Statistical Analysis of Sparse and Piecewise-linear Regression

Contact: Julien Fageot

Levels: Master semester project, or Master thesis

Sections: IC, EE, SMA

Recent works have investigated the possibility of recovering continuous-domain signals from their discrete observations using sparsity-promoting variational methods. The resulting interpolation problem is then cast as a functional sparse inverse problem. In this project, we focus on piecewise-linear continuous-domain reconstruction, which is achieved by regularising the inverse problem with the total-variation norm of the second derivative of the signal. Such reconstruction combines the advantage of simplicity and efficiency (for instance, deep neural networks based on ReLU activation functions actually perform piecewise-linear representations of the data) and allows for a sparse and adaptive signal representation. 
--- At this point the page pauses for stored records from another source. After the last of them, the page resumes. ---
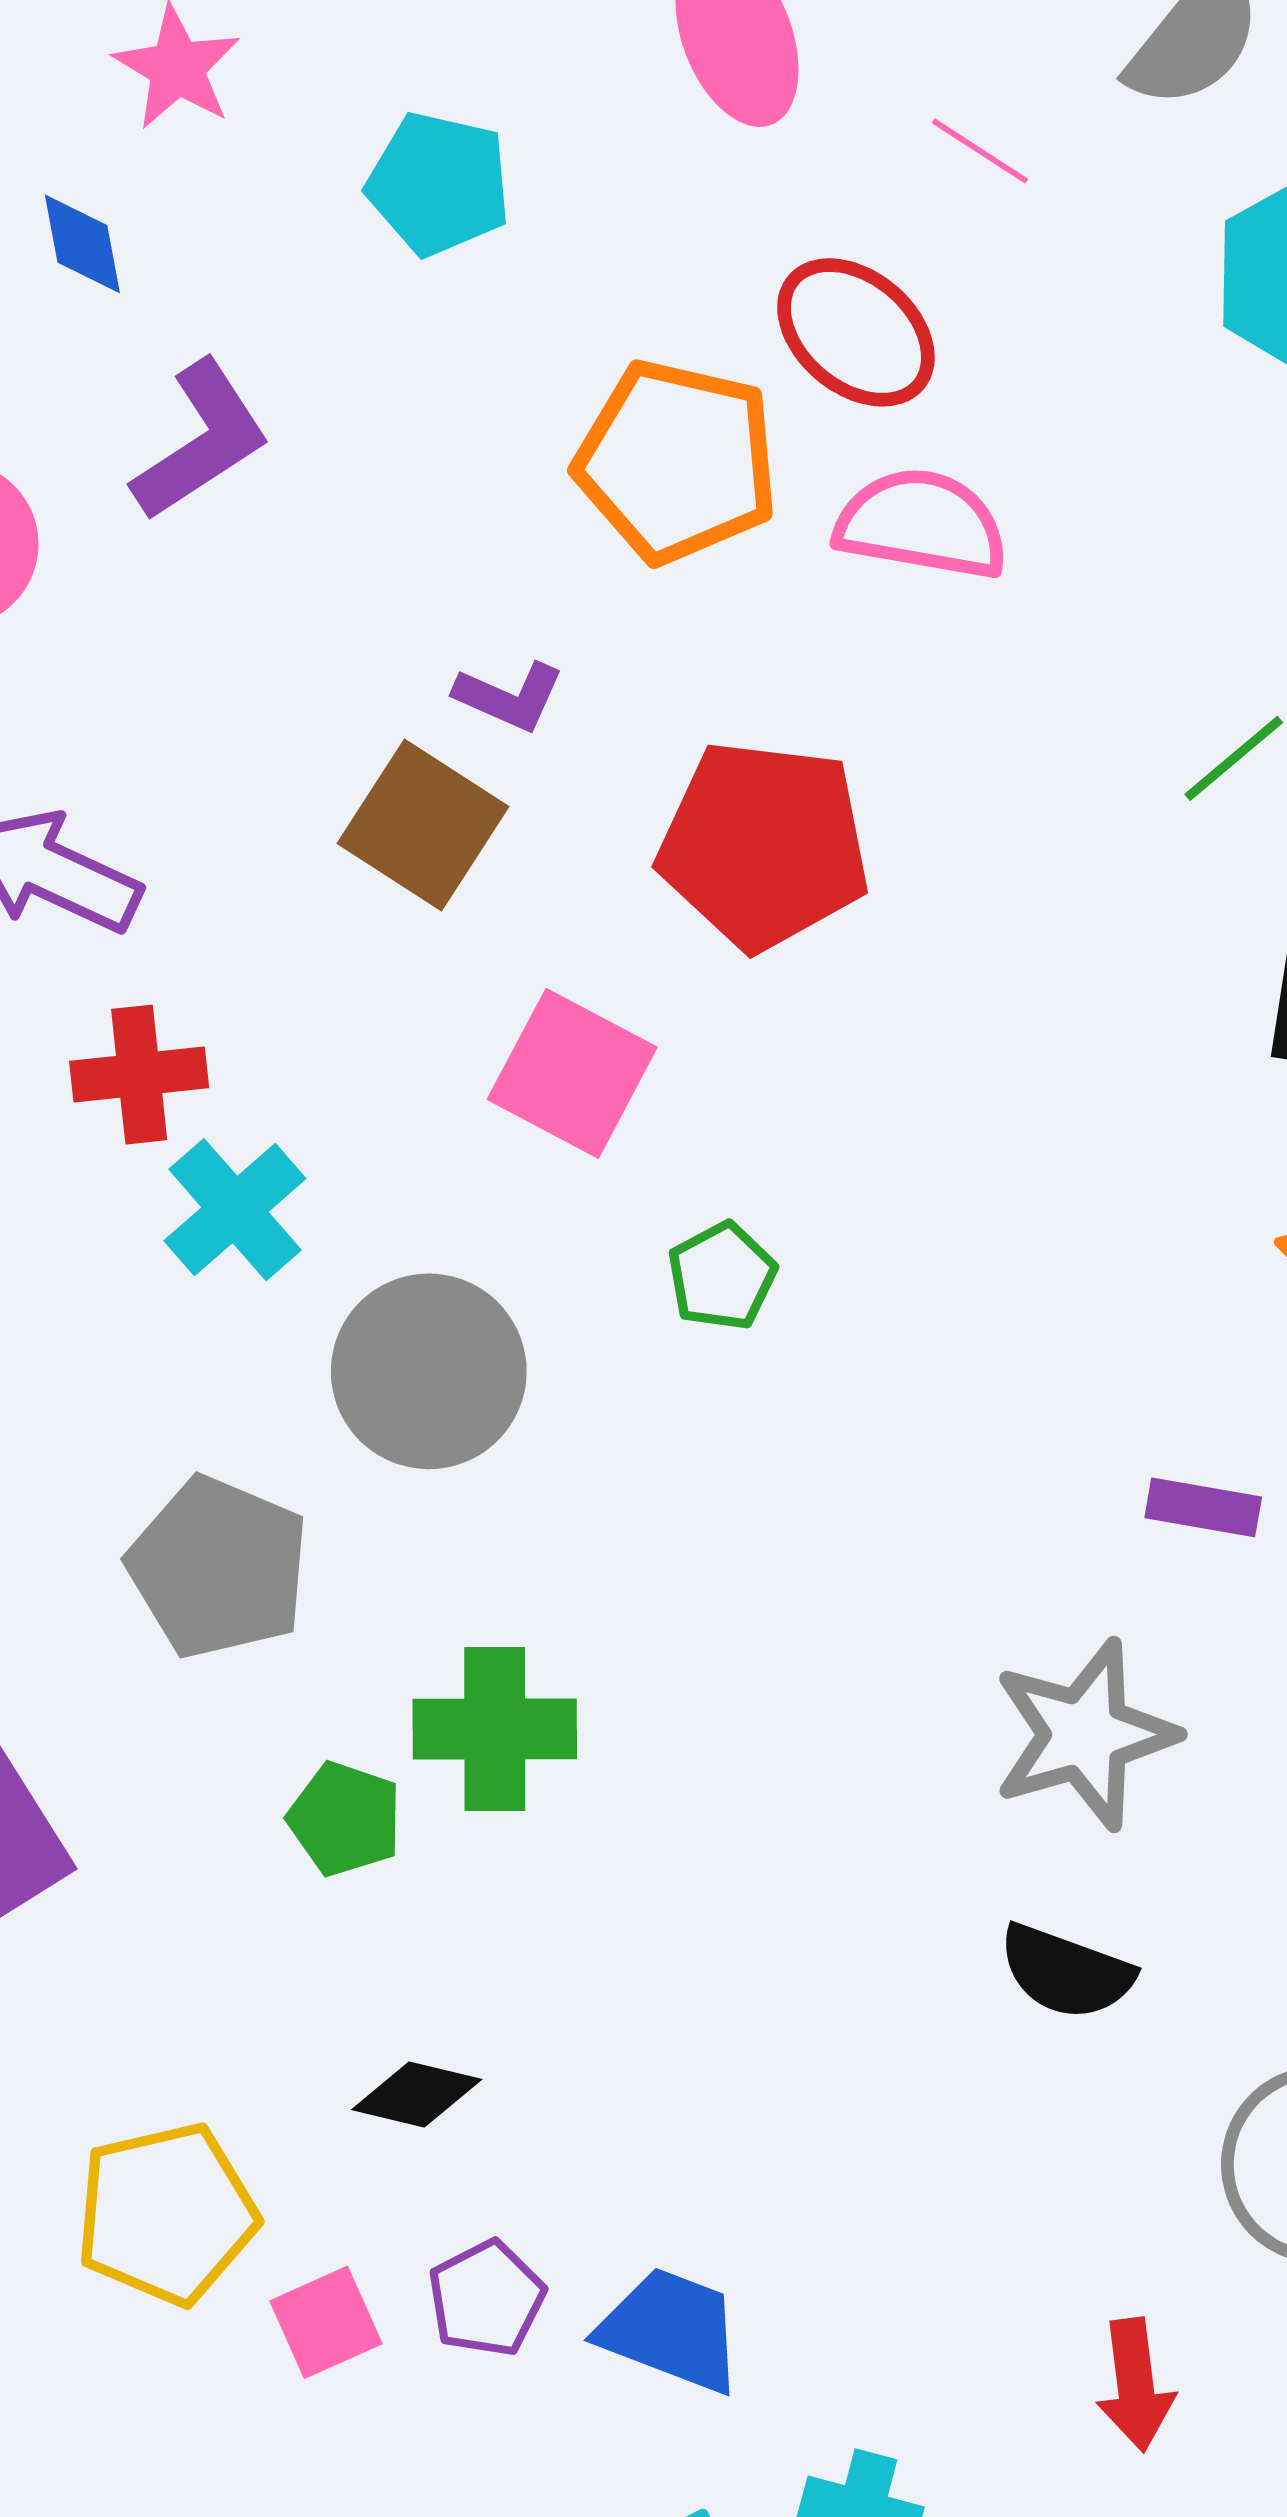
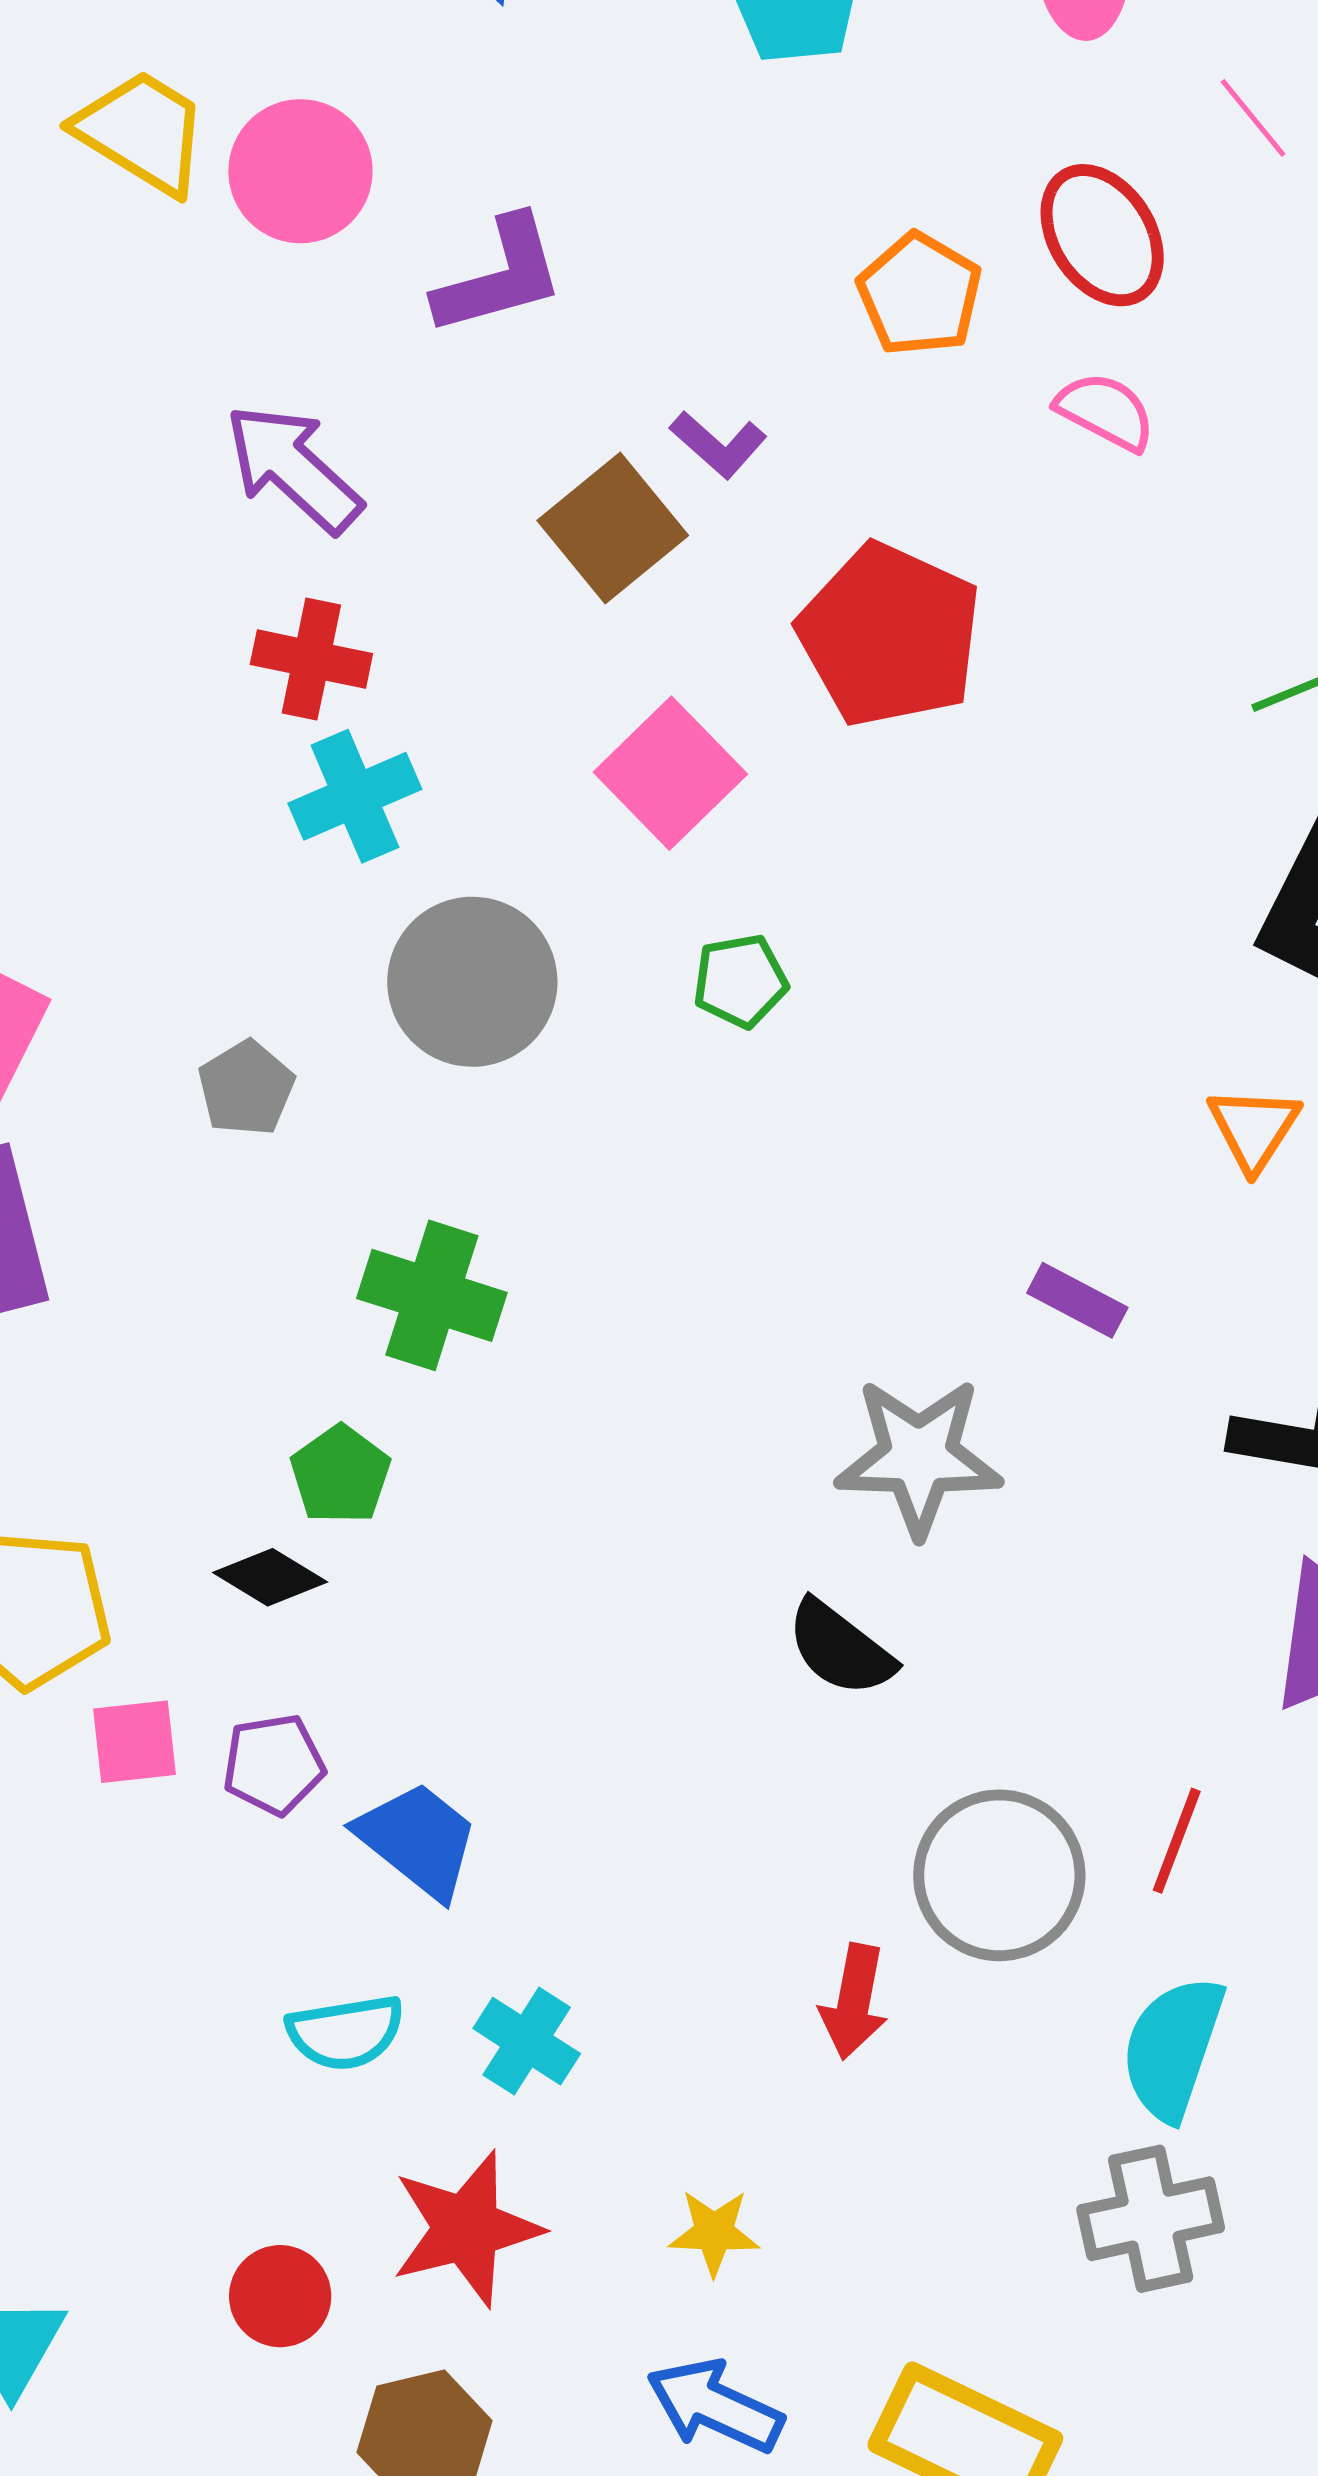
purple L-shape: (201, 441) -> (500, 276), moved
orange pentagon: (677, 461) -> (920, 294), size x0.7
pink semicircle: (922, 524) -> (1106, 411), size x0.7
gray pentagon: (219, 1567) -> (246, 1088), size x0.6
green pentagon: (345, 1819) -> (340, 1475), moved
red arrow: (1135, 2385) -> (854, 2002), moved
The underlying optimization task has been recently studied in detail and an elegant and very efficient algorithm able to reach the sparsest piecewise-linear continuous-domain representation of the signal has been proposed. The goal of the project is to build on this breakthrough result and to perform an innovative statistical analysis of the functional and sparse reconstruction method. By relying on various probabilistic models, ranging from sparse (Poisson processes) to smooth (Gaussian processes) models, one main objective will be to quantify the statistical properties and performances of the proposed algorithm. 

The project will include both theoretical and computational aspects that can be adapted to the student’s scientific interests. Being at ease with statistics, optimization, functional analysis, and advanced learning topics is expected.

Reference:
[1] Thomas Debarre, Quentin Denoyelle, Michael Unser, Julien Fageot,
Sparsest Continuous Piecewise-Linear Representation of Data (2020). arXiv.